• WHAT THE TASK REQUIRES
Going down the data below, set down exactly the line with "15 [Go to page 15] (221, 1638)" and each line after it through the line with "Report a Claim (715, 2112)"; no other lines.

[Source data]
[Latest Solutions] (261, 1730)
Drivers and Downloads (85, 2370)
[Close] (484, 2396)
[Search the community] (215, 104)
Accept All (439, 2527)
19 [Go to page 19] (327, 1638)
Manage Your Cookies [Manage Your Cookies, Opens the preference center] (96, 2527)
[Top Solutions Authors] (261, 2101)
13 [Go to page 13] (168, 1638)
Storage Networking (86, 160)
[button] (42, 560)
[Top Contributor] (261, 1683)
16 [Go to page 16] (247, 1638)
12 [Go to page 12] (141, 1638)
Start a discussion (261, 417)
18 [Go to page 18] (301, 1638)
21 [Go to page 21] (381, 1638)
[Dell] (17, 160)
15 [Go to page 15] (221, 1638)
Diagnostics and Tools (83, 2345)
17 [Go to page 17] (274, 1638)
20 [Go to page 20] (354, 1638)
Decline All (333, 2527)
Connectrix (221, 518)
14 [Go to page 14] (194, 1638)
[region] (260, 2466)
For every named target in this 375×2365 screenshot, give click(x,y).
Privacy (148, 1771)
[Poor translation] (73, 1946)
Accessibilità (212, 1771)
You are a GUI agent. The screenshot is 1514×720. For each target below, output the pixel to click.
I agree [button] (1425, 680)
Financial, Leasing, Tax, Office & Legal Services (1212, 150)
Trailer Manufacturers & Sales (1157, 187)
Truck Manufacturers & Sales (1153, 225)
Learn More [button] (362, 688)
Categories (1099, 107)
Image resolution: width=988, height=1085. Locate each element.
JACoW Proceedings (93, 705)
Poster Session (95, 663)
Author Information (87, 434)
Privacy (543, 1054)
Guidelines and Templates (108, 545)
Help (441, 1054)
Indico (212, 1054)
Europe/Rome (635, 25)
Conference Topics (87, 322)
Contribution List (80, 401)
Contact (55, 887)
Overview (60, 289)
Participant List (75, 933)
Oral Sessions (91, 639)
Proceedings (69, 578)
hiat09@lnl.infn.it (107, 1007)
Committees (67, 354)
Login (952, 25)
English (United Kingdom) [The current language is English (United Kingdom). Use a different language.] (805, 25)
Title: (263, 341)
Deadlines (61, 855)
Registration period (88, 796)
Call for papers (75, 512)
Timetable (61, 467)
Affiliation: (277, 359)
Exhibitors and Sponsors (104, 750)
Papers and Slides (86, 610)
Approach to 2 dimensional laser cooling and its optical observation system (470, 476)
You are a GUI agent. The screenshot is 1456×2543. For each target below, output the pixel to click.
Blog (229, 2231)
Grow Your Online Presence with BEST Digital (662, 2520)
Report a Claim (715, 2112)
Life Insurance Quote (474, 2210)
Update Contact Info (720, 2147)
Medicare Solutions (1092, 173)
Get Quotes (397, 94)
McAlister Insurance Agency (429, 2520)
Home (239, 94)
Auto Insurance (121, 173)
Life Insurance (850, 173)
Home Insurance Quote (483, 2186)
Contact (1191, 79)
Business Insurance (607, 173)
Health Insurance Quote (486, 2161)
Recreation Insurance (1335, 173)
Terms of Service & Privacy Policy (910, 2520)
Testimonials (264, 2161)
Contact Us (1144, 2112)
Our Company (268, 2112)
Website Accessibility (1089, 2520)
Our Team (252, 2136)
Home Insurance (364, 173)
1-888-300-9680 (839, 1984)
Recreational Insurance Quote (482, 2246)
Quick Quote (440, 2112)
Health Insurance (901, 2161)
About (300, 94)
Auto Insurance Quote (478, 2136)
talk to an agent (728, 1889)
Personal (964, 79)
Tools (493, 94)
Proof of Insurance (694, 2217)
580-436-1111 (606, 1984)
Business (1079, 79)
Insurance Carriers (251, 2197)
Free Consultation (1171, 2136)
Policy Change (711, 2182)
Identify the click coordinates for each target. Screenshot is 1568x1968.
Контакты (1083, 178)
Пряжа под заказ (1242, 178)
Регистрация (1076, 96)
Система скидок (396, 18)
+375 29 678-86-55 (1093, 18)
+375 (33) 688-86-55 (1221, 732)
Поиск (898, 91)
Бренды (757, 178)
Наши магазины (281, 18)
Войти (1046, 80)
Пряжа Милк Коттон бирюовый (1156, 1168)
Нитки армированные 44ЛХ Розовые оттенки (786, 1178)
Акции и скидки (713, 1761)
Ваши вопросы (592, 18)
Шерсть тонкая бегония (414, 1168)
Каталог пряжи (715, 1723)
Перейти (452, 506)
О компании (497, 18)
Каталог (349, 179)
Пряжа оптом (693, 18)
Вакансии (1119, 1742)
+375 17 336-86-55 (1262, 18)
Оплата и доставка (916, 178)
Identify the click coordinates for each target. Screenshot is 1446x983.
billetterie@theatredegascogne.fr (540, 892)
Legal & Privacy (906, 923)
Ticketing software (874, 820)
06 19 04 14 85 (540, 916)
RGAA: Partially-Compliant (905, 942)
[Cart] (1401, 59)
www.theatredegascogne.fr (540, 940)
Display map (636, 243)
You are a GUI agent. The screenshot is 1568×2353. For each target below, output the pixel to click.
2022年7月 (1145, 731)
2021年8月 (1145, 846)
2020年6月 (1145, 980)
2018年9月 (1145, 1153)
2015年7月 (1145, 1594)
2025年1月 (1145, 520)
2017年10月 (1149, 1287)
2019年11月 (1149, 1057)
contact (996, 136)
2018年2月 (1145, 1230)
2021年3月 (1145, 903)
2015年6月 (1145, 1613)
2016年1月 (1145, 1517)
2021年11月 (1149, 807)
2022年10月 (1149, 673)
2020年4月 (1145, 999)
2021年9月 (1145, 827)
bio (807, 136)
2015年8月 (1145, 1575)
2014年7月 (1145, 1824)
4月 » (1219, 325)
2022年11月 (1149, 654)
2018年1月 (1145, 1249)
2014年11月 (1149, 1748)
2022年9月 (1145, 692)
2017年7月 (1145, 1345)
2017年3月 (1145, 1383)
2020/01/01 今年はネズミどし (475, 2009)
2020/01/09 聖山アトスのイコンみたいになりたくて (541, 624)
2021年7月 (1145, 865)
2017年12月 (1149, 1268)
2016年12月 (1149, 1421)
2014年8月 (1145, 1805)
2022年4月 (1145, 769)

• SOLVED PROBLEM
15 [Go to page 15] (221, 1638)
Diagnostics and Tools (83, 2345)
17 [Go to page 17] (274, 1638)
20 [Go to page 20] (354, 1638)
Decline All (333, 2527)
Connectrix (221, 518)
14 [Go to page 14] (194, 1638)
[region] (260, 2466)
For every named target in this 375×2365 screenshot, give click(x,y).
Privacy (148, 1771)
[Poor translation] (73, 1946)
Accessibilità (212, 1771)
You are a GUI agent. The screenshot is 1514×720. For each target below, output the pixel to click.
I agree [button] (1425, 680)
Financial, Leasing, Tax, Office & Legal Services (1212, 150)
Trailer Manufacturers & Sales (1157, 187)
Truck Manufacturers & Sales (1153, 225)
Learn More [button] (362, 688)
Categories (1099, 107)
Image resolution: width=988, height=1085. Locate each element.
JACoW Proceedings (93, 705)
Poster Session (95, 663)
Author Information (87, 434)
Privacy (543, 1054)
Guidelines and Templates (108, 545)
Help (441, 1054)
Indico (212, 1054)
Europe/Rome (635, 25)
Conference Topics (87, 322)
Contribution List (80, 401)
Contact (55, 887)
Overview (60, 289)
Participant List (75, 933)
Oral Sessions (91, 639)
Proceedings (69, 578)
hiat09@lnl.infn.it (107, 1007)
Committees (67, 354)
Login (952, 25)
English (United Kingdom) [The current language is English (United Kingdom). Use a different language.] (805, 25)
Title: (263, 341)
Deadlines (61, 855)
Registration period (88, 796)
Call for papers (75, 512)
Timetable (61, 467)
Affiliation: (277, 359)
Exhibitors and Sponsors (104, 750)
Papers and Slides (86, 610)
Approach to 2 dimensional laser cooling and its optical observation system (470, 476)
You are a GUI agent. The screenshot is 1456×2543. For each target below, output the pixel to click.
Blog (229, 2231)
Grow Your Online Presence with BEST Digital (662, 2520)
Report a Claim (715, 2112)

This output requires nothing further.